[Document layout analysis data]
######

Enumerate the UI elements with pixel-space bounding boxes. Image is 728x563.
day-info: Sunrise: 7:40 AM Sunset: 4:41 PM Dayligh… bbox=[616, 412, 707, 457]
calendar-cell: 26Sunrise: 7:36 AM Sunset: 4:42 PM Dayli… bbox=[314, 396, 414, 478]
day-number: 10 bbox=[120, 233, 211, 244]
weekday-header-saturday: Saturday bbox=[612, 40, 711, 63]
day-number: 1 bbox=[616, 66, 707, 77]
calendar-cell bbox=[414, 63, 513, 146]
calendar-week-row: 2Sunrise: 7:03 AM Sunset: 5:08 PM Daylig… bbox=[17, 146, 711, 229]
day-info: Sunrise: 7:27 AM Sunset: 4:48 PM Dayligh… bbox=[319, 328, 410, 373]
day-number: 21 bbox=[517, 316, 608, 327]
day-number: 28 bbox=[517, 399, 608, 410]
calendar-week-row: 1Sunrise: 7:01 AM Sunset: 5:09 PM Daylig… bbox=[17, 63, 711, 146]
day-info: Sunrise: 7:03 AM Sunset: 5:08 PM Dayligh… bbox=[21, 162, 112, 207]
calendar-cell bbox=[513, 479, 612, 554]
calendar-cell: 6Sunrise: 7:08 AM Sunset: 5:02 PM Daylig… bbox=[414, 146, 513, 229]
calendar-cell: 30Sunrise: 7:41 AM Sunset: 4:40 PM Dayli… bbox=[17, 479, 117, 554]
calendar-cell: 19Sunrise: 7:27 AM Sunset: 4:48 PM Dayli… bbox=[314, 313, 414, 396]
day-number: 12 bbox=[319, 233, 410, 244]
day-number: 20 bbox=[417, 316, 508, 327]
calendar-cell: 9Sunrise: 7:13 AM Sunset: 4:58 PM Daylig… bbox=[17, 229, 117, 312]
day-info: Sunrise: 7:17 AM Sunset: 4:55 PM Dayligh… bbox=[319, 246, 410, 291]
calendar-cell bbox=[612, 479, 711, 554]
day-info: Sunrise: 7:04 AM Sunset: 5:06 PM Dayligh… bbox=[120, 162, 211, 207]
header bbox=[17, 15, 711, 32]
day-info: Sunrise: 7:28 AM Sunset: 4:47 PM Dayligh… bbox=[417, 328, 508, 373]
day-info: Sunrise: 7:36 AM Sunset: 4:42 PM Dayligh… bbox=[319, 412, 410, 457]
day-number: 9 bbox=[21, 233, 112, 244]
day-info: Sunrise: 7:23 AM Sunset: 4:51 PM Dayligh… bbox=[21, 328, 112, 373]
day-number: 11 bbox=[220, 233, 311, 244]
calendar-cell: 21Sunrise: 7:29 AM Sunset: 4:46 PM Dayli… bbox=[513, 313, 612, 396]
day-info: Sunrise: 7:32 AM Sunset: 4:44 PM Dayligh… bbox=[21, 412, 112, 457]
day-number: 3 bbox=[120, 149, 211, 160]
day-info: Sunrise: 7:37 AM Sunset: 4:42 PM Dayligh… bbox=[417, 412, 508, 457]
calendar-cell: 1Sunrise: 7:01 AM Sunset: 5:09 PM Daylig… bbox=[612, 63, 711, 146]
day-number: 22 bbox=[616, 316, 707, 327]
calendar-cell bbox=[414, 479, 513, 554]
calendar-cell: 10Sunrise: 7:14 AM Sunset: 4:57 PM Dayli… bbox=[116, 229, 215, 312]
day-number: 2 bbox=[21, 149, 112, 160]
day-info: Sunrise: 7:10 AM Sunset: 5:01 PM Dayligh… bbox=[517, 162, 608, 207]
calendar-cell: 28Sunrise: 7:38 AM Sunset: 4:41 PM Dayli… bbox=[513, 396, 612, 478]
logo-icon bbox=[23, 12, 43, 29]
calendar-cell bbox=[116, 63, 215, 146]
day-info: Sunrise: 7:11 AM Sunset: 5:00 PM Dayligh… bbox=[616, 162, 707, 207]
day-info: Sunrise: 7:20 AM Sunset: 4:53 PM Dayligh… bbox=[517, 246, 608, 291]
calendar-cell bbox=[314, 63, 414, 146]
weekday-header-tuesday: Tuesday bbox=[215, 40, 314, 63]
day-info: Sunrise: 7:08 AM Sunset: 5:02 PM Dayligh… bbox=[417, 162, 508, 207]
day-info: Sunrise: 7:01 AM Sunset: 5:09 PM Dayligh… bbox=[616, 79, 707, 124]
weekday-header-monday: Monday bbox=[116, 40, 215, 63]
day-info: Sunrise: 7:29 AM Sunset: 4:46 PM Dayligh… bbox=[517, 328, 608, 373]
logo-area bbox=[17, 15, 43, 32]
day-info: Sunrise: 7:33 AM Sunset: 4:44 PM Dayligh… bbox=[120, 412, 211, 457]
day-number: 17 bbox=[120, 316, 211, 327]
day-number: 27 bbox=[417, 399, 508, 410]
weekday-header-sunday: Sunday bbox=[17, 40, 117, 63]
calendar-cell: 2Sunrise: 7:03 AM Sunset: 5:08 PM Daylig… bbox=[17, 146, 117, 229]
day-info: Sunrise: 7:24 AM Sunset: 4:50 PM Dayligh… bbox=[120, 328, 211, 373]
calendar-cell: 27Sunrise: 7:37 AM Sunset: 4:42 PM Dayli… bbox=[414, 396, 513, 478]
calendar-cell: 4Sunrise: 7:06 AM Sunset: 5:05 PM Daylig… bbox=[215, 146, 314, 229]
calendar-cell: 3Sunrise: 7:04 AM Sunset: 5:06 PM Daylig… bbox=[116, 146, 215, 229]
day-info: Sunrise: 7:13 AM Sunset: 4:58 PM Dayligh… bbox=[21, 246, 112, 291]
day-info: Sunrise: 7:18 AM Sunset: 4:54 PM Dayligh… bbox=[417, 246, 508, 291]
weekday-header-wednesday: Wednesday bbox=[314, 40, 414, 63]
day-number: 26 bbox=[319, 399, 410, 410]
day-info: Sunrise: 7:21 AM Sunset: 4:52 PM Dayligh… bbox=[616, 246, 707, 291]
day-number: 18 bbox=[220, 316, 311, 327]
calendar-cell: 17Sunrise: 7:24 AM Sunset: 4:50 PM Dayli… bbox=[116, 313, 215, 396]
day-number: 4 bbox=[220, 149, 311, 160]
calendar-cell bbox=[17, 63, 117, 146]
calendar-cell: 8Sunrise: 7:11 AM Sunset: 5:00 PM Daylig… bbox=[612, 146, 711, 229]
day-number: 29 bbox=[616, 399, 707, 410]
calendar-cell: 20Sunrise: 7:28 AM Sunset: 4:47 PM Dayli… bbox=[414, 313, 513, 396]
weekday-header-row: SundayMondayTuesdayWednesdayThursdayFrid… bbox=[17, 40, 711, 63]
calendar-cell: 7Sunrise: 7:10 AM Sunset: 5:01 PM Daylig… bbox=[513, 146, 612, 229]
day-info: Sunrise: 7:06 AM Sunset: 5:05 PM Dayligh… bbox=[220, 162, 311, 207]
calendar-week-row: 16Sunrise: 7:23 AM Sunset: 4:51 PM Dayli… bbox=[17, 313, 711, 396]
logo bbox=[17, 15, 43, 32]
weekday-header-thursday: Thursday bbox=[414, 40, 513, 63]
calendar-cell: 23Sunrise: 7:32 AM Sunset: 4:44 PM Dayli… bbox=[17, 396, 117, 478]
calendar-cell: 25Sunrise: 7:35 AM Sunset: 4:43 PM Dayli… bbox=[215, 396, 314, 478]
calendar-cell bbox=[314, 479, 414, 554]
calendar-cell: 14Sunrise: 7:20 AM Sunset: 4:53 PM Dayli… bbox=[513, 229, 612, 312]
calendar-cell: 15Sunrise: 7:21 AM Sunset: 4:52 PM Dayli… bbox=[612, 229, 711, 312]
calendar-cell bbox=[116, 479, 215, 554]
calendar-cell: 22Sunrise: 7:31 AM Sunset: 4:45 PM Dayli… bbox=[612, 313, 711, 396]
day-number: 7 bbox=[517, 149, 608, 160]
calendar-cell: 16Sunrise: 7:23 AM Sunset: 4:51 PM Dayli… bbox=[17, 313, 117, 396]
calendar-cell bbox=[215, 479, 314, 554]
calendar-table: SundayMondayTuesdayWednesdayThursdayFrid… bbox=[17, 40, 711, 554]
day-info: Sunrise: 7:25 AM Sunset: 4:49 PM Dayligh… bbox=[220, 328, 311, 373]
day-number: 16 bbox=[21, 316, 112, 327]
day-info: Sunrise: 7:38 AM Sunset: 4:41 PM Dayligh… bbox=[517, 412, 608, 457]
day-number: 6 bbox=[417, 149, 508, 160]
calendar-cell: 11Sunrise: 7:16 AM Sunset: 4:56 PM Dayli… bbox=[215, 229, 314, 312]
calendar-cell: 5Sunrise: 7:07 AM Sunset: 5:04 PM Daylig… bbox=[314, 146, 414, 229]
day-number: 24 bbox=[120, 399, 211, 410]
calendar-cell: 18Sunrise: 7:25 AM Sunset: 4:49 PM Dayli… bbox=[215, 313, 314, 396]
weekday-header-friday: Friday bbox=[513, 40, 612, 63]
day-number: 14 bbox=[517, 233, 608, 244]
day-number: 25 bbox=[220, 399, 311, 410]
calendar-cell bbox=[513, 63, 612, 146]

######

For the word "weekday", count the lines of the data that contain it and state only that count.

=== Written solution ===
8